KStA vom 26. Mai 2018

von Lars Heyltjes

Bergisch Gladbach. Sie sind durch tiefe Täler geschritten und erklommen am Ende doch noch den Gipfel. Die Handballerinnen der HSG Refrath/Hand steigen in die Verbandsliga auf, da sie die Auf- und Abwärtstouren gemeinsam durchlebten - wie es sich für ein Team gehört.

Dass der dritte Platz in der Landesliga reicht, um sich das Ticket für die nachsthöhere Liga zu sichern, liegt nicht an der Spielgemeinschaft, sondern an den begleitumständen. Nur weil der Dünnwalder TV viertklassig blieb, ergab sich die Chance.

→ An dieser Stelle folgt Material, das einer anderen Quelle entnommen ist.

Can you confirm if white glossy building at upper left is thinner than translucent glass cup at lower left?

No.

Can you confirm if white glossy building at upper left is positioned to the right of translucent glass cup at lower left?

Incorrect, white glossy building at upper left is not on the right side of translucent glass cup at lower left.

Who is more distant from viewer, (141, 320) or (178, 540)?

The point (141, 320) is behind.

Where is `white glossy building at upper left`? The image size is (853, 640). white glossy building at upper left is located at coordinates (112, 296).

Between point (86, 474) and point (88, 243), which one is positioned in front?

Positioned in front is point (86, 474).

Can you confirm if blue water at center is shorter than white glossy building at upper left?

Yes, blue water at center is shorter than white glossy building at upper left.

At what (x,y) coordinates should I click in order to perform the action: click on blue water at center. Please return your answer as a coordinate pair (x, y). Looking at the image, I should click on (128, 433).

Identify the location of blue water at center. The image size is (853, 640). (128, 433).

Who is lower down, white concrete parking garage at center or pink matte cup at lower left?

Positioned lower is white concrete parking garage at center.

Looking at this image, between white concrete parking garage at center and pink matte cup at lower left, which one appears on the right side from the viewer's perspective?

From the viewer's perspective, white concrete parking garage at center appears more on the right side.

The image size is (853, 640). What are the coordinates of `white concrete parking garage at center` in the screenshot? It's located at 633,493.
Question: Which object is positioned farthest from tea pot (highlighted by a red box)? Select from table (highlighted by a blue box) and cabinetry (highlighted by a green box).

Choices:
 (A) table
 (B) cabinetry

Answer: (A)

Die packte das Team von Trainer Thomas Bäckmann beim Schopfe, allerdings erst nach vielen Wochen und einigen unnötigen Niederlagen. Die Rückrunde gehörte der HSG, die mit Erfolgen über die vor ihr Platzierten für Furore sorgte. Beim Tabellenführer und souveränen Aufsteiger TuS Königsdorf II (24:23) und gegen den Zweiten CVJM Oberwiehl (23:22) unterstrich die Truppe ihre beachtliche Form. Am letzten Spieltag gelang noch die Revanche für die 20:21-Niederlage gegen die HSG Euskirchen (20:19), bevor die Mannschaft ausgiebig feierte. "In den entscheidenen Begegnungen haben wir Willen gezeigt und verdient gewonnen. Dazu zähle ich das Final Four beim Kreispokal", sagt der Übungsleiter. Dort siegte seine Mannschaft im Halbfinale gegen die DJK Leverkusen (Verbandsliga) mit 26:15 und unterlag dem Regionalligisten Tus Königsdorf im Finale mit 20:25.

Der Couch hatte den Aufstieg schon vor der Saison im Blick. Doch einen solch steinigen Weg wollte er eigentlich gar nicht gehen. Zu viele Pleiten setzte es gegen Gegnerinnen aus dem unteren Tabellendrittel, die nicht annähernd das Potenzial der HSG aufwiesen. Stellvertretend für diese Aussetzer steht die 17:18-Pleite gegen den HSV Troisdorf, der als Vorletzter abstieg. In den folgenden sieben Spielen gab die Spielgemeinschaft keinen einzigen Punkt mehr ab.

Hätten sich die Bergischen diese Misserfolge erspart, wären sie wohl schon zu Beginn der Rückrunde als Meisterinnen aufgestiegen. "Die Spielerinnen haben sich weiterentwicklet, in diesem Jahr ist viel passiert", sagt Bäckmann. Er richtet den Blick nach vor und bläst bereits zur Attacke: "Anders kann ich nicht. Wir wollen so weit wie möglich oben landen, wenn auch das Primärziel Klassenerhalt lautet."

In drei bis fünf Wochen bittet er seinen Kader zum Start der Vorbereitung auf die Verbandsliga. Bald will die HSG Neuzugänge präsentieren und Testspiele gegen Regional-, Ober- und Landesligisten bestreiten.